Marcelo Bielsa

"Me voy a quedar acá, en el campo, por un tiempo largo"

Al día siguiente de renunciar como técnico de la Selección, se refugió en el campo de su suegro en Máximo Paz, provincia de Santa Fe, y contrató a albañiles y pintores para hacer algunos arreglos. Sus amigos dicen que está de buen humor, mucho más distendido y que por ahora no piensa en volver a dirigir.

21/09/2004

Actualidad

En el campo que su suegro, Nieto Bracaletti, tiene en Máximo Paz, Marcelo Bielsa -el ex director técnico de la Selección nacional que el martes 14 sorprendió al mundo renunciando a su cargo- convive entre tachos de pintura, fratachos, cemento, cal y arena. Hace dos semanas, contrató a unos albañiles para hacer algunas remodelaciones: "Me voy a quedar acá, en el campo, por un tiempo largo", fue lo que les dijo antes de que pusieran manos a la obra, mientras él realizaba su habitual entrenamiento -una hora y cuarto de trote lento- por la cancha de fútbol que tiene en el lugar.
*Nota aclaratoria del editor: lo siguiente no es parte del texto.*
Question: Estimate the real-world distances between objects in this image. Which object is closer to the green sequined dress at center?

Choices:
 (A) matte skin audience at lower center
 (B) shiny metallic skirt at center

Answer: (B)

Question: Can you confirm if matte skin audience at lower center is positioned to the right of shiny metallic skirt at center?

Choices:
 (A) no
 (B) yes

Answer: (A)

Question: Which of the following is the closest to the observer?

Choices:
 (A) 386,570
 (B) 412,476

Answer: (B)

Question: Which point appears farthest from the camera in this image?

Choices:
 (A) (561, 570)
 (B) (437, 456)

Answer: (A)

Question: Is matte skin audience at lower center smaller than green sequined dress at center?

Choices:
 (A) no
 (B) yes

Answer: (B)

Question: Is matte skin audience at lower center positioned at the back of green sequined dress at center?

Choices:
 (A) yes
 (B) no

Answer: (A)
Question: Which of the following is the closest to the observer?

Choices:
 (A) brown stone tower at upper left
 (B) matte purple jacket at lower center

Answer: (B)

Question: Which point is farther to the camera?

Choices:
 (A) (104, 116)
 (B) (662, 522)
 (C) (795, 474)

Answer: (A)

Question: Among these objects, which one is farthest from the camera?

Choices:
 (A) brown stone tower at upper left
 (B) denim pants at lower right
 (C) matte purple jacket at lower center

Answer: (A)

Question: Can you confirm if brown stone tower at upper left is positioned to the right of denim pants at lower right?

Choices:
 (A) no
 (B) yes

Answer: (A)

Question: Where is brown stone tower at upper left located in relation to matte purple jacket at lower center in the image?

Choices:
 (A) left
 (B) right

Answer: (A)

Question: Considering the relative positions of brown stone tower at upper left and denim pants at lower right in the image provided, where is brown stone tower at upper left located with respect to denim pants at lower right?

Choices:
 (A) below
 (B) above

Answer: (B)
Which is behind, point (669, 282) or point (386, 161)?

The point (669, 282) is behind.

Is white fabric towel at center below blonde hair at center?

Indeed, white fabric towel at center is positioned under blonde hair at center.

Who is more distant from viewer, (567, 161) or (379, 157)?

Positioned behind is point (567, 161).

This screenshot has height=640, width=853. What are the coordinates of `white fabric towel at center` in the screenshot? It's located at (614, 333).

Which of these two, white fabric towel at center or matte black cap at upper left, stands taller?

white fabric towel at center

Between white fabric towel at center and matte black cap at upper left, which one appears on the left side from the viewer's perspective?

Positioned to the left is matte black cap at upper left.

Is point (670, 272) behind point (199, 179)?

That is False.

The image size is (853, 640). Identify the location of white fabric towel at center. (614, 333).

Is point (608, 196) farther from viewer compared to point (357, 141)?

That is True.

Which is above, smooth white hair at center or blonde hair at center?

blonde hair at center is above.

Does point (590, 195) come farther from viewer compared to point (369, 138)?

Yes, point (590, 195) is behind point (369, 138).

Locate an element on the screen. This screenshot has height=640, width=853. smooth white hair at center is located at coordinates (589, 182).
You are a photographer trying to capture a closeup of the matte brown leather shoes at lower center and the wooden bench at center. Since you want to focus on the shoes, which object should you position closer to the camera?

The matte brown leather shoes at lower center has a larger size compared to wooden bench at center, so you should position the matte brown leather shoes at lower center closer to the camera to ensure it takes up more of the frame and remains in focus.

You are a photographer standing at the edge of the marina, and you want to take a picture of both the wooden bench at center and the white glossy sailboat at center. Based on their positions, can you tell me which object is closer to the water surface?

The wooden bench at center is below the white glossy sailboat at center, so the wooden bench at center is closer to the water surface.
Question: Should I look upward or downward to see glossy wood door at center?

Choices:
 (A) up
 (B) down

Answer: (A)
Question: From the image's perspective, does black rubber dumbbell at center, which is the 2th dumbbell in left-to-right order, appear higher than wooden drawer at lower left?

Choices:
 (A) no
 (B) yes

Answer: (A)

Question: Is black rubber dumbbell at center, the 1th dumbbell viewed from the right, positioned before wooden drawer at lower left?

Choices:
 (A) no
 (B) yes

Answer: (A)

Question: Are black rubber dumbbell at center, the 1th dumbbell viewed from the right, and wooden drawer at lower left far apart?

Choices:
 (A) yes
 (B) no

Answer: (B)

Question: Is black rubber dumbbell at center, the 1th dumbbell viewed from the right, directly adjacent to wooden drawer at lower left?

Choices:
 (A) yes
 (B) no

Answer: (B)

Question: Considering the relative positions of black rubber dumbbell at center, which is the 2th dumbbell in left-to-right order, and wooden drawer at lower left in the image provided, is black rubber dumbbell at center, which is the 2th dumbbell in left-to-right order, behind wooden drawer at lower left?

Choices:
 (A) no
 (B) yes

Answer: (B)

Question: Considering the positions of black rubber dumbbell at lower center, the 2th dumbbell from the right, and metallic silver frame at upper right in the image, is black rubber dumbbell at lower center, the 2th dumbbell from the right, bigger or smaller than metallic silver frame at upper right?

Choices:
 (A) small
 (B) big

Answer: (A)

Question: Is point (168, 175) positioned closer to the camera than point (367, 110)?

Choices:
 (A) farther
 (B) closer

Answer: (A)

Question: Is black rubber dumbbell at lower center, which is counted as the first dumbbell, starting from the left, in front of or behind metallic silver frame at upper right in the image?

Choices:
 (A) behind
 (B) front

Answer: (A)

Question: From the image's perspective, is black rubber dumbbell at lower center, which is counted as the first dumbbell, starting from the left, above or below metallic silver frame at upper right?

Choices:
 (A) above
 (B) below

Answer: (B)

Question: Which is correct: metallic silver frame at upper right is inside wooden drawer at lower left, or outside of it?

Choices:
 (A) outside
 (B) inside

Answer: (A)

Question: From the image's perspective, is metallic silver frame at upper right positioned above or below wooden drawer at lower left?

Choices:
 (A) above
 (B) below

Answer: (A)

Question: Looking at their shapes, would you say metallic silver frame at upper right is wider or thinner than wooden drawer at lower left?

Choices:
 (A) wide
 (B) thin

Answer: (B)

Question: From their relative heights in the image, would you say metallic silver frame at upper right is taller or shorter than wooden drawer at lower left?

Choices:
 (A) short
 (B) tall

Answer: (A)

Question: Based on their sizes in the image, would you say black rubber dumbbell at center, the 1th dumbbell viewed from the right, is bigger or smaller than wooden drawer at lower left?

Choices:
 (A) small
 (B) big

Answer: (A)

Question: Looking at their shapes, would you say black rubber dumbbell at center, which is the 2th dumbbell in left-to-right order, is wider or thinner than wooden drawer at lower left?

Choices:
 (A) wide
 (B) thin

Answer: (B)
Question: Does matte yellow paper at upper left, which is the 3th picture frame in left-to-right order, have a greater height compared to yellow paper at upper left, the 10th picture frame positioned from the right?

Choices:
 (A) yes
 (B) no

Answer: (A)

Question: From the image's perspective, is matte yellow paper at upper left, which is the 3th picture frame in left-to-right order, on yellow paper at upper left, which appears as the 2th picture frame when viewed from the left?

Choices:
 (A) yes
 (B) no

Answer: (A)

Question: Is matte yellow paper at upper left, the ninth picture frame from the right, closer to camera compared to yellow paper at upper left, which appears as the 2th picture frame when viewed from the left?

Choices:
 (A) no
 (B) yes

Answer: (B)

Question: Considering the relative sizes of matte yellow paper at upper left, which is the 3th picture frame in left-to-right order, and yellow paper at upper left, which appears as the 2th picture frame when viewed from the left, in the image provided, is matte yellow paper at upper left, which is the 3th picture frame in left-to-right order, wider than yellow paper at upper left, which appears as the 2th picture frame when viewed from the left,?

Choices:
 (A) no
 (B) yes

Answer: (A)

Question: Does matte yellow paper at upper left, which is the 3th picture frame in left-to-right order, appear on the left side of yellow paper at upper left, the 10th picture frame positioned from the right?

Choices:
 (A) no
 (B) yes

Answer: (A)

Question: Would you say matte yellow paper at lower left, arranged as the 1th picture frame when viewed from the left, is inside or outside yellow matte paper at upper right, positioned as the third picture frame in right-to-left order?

El miércoles 15, llegó a Máximo Paz, un pueblito de 4.200 habitantes a 80 kilómetros de Rosario, junto a dos camionetas que le trajeron desde el predio de la AFA "toda su ropa y cientos de videos que tenía de los equipos que enfrentaron a la Selección en estos seis años", contó uno de sus amigos. Lo primero que hizo fue visitar en Alcorta -a dos kilómetros de su casa- a sus conocidos de siempre. Después recibió la compañía de su familia, a quienes no veía desde hace varias semanas, y se dedicó a preparar en un anotador todo lo necesario para encarar las reformas del casco de la estancia. El sábado, a las 13, comió un asado con los albañiles y los caseros, y se animó, como nunca lo había hecho con ellos, a desgranar anécdotas de sus últimos viajes a Perú y a Grecia, pero sin relación con el fútbol.

"Lo vimos de muy buen humor. Nos confesó que en la Copa América, la noche previa al partido con Brasil, salió a correr a las cuatro de la mañana porque no podía dormir. Los encargados de la seguridad del lugar pensaron que era un ladrón y lo corrieron por todo el predio al grito de: 'Quieto o disparo'. Después hizo muchos chistes y nos regaló la parrillada que nos había prometido cuando llegó -contó uno de los comensales-. Nos pone muy contentos verlo tan feliz. Dentro de unos meses todos los argentinos nos vamos a dar cuenta del entrenador que perdimos: honesto y trabajador como ninguno."